We have got to get back to being a nation where the laws are enforced evenly across the board. If the laws don't make sense, like our own rules here on Capitol Hill, if things do not accommodate people fairly and equally, they are just arbitrary decisions like we got from the Architect of the Capitol when the Visitor Center was being built, or when people are just wanting to have a life up here, we should be stopping the bureaucrats and getting rules that apply across the board, fairly across the board.
Yes, here we make the rules, and we should have rules that apply to everybody; but when you have an arbitrary dictator, they don't get applied quite so evenly.

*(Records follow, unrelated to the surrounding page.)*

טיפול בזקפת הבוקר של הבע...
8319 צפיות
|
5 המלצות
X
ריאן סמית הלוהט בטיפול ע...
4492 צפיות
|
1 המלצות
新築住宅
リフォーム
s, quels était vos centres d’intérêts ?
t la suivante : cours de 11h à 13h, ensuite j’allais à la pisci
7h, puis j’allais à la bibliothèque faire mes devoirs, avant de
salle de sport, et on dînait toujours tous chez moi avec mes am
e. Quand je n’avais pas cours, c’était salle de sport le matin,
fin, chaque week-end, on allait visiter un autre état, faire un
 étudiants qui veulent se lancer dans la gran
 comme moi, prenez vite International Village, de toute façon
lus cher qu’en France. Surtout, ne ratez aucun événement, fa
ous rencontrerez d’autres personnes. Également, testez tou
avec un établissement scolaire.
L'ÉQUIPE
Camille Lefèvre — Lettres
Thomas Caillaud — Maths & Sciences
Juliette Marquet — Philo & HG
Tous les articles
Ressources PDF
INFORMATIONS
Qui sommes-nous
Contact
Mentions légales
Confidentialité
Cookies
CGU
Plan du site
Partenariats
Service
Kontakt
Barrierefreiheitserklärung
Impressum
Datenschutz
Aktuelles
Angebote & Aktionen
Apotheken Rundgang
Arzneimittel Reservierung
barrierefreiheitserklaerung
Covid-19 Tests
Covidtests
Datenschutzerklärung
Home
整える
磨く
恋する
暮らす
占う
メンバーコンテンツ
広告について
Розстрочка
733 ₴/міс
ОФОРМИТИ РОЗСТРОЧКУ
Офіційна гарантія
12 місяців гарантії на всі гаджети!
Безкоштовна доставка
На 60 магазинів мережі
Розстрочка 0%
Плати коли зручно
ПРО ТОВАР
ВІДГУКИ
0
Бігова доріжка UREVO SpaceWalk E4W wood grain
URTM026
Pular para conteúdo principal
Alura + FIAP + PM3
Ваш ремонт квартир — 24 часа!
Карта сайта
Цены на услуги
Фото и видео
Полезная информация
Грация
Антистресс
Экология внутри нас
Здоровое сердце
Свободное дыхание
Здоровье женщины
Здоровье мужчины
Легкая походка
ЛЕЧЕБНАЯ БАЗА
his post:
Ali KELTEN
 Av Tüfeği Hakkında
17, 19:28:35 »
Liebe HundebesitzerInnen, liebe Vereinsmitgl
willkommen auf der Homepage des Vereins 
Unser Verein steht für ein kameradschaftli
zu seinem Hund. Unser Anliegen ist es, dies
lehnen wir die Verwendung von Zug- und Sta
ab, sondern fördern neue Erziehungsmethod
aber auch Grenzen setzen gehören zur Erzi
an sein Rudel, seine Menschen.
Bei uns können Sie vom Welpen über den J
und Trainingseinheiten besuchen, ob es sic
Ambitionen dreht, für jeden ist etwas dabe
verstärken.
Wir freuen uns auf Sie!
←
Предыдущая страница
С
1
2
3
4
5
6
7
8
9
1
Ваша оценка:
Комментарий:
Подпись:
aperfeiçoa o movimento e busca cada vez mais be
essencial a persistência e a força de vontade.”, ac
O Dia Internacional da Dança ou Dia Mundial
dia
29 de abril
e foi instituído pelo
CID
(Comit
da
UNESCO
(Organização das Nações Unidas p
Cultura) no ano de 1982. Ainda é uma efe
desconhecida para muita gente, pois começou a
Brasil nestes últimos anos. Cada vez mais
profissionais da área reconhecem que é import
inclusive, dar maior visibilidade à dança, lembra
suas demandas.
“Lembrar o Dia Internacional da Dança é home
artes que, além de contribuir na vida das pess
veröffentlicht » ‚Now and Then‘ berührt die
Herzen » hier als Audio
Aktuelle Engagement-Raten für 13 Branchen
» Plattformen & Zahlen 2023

Here we have the Justice Department, and this report of electors that are going to be voting very soon in the electoral college to elect the President, and their very lives are being threatened. Some of them have had to move their families.
This Justice Department is not interested in protecting the integrity of the election. That is the problem we have been suffering for quite some time around the country. They were not interested in enforcing the law fairly across the board, so we end up all the worse off for it.
This article goes on to say, in Georgia and Idaho, the threats have become so extreme that the secretaries of state both released statements calling for the harassment to end.
I absolutely know, without doubt, that if Hillary Clinton had won the election, as the rules set it up, with a republican form of government--little R. Not the Republican Party, but a republican form of government, just as Ben Franklin said when he was asked after the Constitution finally came together with what most of the members of the Constitutional Convention said was divine providence, or the finger of God. Without the finger of God being involved, they could never have come up with that Constitution. Franklin says: A republic, madam, if you can keep it.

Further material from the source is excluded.